Friday, October 18, 2013


God sent David’s nephew Abishai to rescue David from the giant Philistine Ishbi-benob just as that mammoth warrior “was about to kill him” (II Samuel 21:16b, NLT). As New Testament believers we have the ever-present help of the indwelling Holy Spirit, the “paraclete,” the “one who comes alongside” us, to help us in our struggles.

After Abishai rescued David from certain death, “David’s men declared, ‘You are not going out to battle with us again! Why risk snuffing out the light of Israel?’” (II Samuel 21:15-17).

“The light of Israel.” As God’s anointed leader for Israel, David reflected the light of God. No, David wasn’t perfect, but he was “a man after (God’s) own heart” (I Samuel 13:14b). Human frailties may have won out on occasion, but the vast majority of David’s life was spent in a passionate pursuit of the Almighty.

Israel wasn’t through having problems with the Philistines, though. “After this, there was another battle against the Philistines at Gob. As they fought, Sibbecai from Hushah killed Saph, another descendant of the giants. During another battle at Gob, Elhanan son of Jair from Bethlehem killed the brother of Goliath of Gath. The handle of his spear was as thick as a weaver’s beam! In another battle with the Philistines at Gath, they encountered a huge man with six fingers on each hand and six toes on each foot, twenty-four in all, who was also a descendant of the giants. But when he defied and taunted Israel, he was killed by Jonathan, the son of David’s brother Shimea. These four Philistines were descendants of the giants of Gath, but David and his warriors killed them” (II Samuel 21:18-22).

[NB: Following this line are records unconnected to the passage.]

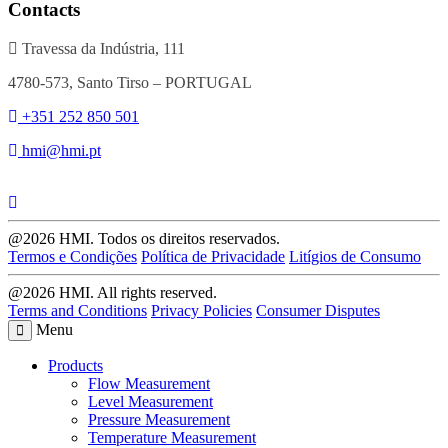
Contacts
Travessa da Indústria, 111
4780-573, Santo Tirso – PORTUGAL
+351 252 850 501
hmi@hmi.pt
@2026 HMI. Todos os direitos reservados.
Termos e Condições
Política de Privacidade
Litígios de Consumo
@2026 HMI. All rights reserved.
Terms and Conditions
Privacy Policies
Consumer Disputes
Menu
Products
Flow Measurement
Level Measurement
Pressure Measurement
Temperature Measurement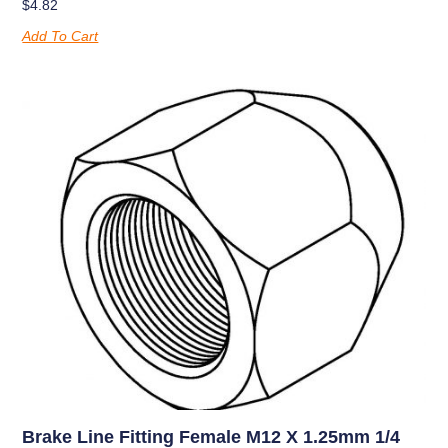
$
4.82
Add To Cart
Brake Line Fitting Female M12 X 1.25mm 1/4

David may have no longer been able to go out and fight alongside his men, but his years of service had set the example for them. They were the finest of military strategists; but most of all, they’d also learned that God and God alone was the one to who could give them these victories.

Note the giants who were killed in this last account: (1) Ishbi-benob, the one Abishai had stopped from taking out David; (2) “Saph, another descendant of the giants;” (3) an unnamed “brother of Goliath” killed by “Elhanan son Jair from Bethlehem” – First Chronicles 20:5 identifies him as “Lahmi, the brother of Goliath;” and (4) “a huge man with six fingers on each hand and six toes on each foot.”

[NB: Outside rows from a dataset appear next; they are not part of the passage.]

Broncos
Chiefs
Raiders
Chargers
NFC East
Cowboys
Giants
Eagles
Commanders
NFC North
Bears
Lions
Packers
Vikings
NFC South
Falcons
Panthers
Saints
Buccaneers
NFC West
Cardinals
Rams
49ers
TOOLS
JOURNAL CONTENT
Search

Four “giants of Gath.” If we look back at First Samuel 17, we read: “Goliath, a Philistine champion from Gath, came out of the Philistine ranks to face the forces of Israel. He was over nine feet tall!” (verse 4).

The young shepherd boy David had come to bring supplies to his older brothers who were fighting in this battle. But listening to Goliath’s taunts so infuriated David that he asked the men of Israel’s army: “Who is this pagan Philistine anyway, that he is allowed to defy the armies of the living God?” (I Samuel 17:26b).

You know the story. David ends up going out to fight Goliath, “armed only with his shepherd’s staff and sling” (I Samuel 17:40b). As David advanced toward the giant, “He picked up five smooth stones from a stream and put them into his shepherd’s bag” (I Samuel 17:40a).

Five stones. It took one stone to take down Goliath. David had been prepared to take out all five of them; but four lived to fight another day and were killed in subsequent battles.

Although the Biblical account mentions only David's “staff and sling,” he had much more than that on his side. When Samuel, in obedience to God’s instructions, anointed David as Israel’s new king, “the Spirit of the Lord came powerfully upon David from that day on” (I Samuel 16:13b).

Got giants in your life? None of them are bigger than the power of God indwelling you in the form of His Holy Spirit.